Image: Jonas Staal, 94 Million Years of Collectivism (2022). Courtesy the artist.
About the Speakers
Jonas Staal is a visual artist whose work deals with the relation between art, propaganda, and democracy. He is the founder of the artistic and political organization New World Summit (2012–ongoing). Together with Florian Malzacher he co-directs the training camp Training for the Future (2018-ongoing), and with human rights lawyer Jan Fermon he initiated the collective action lawsuit Collectivize Facebook (2020-ongoing). With writer and lawyer Radha D’Souza he founded the Court for Intergenerational Climate Crimes (2021-ongoing) and with Laure Prouvost he is co-administrator of the Obscure Union. His projects have been exhibited widely at venues such as the Stedelijk Museum in Amsterdam, M_HKA in Antwerp, Moderna Museet in Stockholm, Centre Pompidou-Metz and the Nam June Paik Art Center in Seoul, as well as the 7th Berlin Biennale, the 31st São Paulo Biennale and the 12th Taipei Biennale. Publications include Propaganda Art in the 21st Century (The MIT Press, 2019) and Training for the Future Handbook (With co-editor Florian Malzacher, Sternberg Press, 2021). Staal completed his PhD research on propaganda art at the PhDArts program of Leiden University, the Netherlands.
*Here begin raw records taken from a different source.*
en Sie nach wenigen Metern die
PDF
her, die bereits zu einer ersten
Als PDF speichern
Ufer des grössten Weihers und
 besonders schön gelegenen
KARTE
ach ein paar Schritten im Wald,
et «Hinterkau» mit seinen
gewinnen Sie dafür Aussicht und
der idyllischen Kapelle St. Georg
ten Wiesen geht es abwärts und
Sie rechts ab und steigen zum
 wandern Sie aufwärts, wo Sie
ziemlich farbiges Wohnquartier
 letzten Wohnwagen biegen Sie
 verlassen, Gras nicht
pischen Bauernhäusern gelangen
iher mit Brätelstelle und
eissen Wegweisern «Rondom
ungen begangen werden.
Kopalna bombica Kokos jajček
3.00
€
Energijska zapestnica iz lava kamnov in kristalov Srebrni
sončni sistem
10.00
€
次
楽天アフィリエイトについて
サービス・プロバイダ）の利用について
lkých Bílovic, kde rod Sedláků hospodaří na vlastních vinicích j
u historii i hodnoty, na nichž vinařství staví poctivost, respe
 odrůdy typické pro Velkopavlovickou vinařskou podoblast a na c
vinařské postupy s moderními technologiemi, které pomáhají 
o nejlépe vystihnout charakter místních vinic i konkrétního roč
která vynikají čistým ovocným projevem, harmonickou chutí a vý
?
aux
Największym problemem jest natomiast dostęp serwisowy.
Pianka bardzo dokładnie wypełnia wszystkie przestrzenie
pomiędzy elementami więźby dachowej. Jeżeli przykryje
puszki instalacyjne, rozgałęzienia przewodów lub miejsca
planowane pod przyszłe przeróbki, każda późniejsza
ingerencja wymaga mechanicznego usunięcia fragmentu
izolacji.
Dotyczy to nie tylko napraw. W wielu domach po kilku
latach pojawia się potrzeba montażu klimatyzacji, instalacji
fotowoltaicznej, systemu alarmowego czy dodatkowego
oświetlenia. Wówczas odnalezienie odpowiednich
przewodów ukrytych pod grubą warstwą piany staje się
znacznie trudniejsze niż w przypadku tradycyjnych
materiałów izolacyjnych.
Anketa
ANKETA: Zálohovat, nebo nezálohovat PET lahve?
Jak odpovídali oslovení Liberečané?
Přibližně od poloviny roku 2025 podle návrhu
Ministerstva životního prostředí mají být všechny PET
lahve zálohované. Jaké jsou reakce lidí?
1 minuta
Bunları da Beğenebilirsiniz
John Sabapathy is Professor of History and works on the comparative history of Europe/Christendom primarily in the twelfth to fourteenth centuries. He also works on the Anthropocene (the proposed epoch in which humans became geological forces globally) and co-convenes UCL Anthropocene – a major initiative in this area. His monograph Officers and Accountability in Medieval England, 1170-1300, a study of English officers in a European context, won the Royal Historical Society's Whitfield Prize for 2015. An edited collection on Individuals and Institutions in Medieval Scholasticism was published in 2020. John is working on two projects. One is a wide-ranging study of thirteenth-century Europe for the new Oxford History of Medieval Europe series. The second explores the place and contribution of history in the Anthropocene.
Dr hab. Anna Barcz is trained as a philosopher and literary scholar with long interests in geomethodologies and environmental humanities. She currently works as an Assistant Professor at the Institute of History of the Polish Academy of Sciences in Warsaw (in the Department of Historical Atlas); she was the Marie Sklodowska-Curie Fellow at the Trinity Long Room Hub (Trinity College Dublin), and Rachel Carson Centre Fellow (LMU, Munich). Her books include: Environmental Cultures in Soviet East Europe: Literature, History and Memory (Bloomsbury 2020); Animal Narratives and Culture: Vulnerable Realism (CSP 2017) and Ecorealism: From Ecocriticism to Zoocriticism in Polish Literature (in Polish, 2016). She has been serving as PI of a few research grants that reconceptualise human-nonhumans relations.